## Your objective
The records that follow are to be reproduced exactly. Any pictures in them are left out.

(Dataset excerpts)
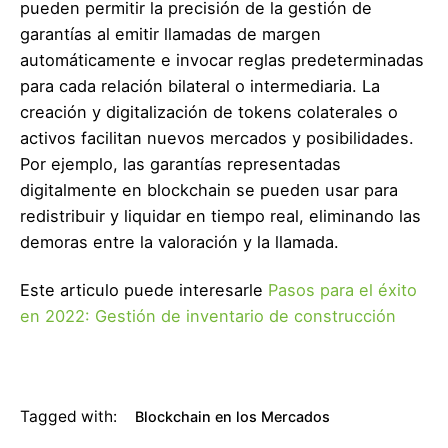
pueden permitir la precisión de la gestión de
garantías al emitir llamadas de margen
automáticamente e invocar reglas predeterminadas
para cada relación bilateral o intermediaria. La
creación y digitalización de tokens colaterales o
activos facilitan nuevos mercados y posibilidades.
Por ejemplo, las garantías representadas
digitalmente en blockchain se pueden usar para
redistribuir y liquidar en tiempo real, eliminando las
demoras entre la valoración y la llamada.
Este articulo puede interesarle
Pasos para el éxito
en 2022: Gestión de inventario de construcción
Tagged with:
Blockchain en los Mercados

## Answer
pueden permitir la precisión de la gestión de
garantías al emitir llamadas de margen
automáticamente e invocar reglas predeterminadas
para cada relación bilateral o intermediaria. La
creación y digitalización de tokens colaterales o
activos facilitan nuevos mercados y posibilidades.
Por ejemplo, las garantías representadas
digitalmente en blockchain se pueden usar para
redistribuir y liquidar en tiempo real, eliminando las
demoras entre la valoración y la llamada.
Este articulo puede interesarle
Pasos para el éxito
en 2022: Gestión de inventario de construcción
Tagged with:
Blockchain en los Mercados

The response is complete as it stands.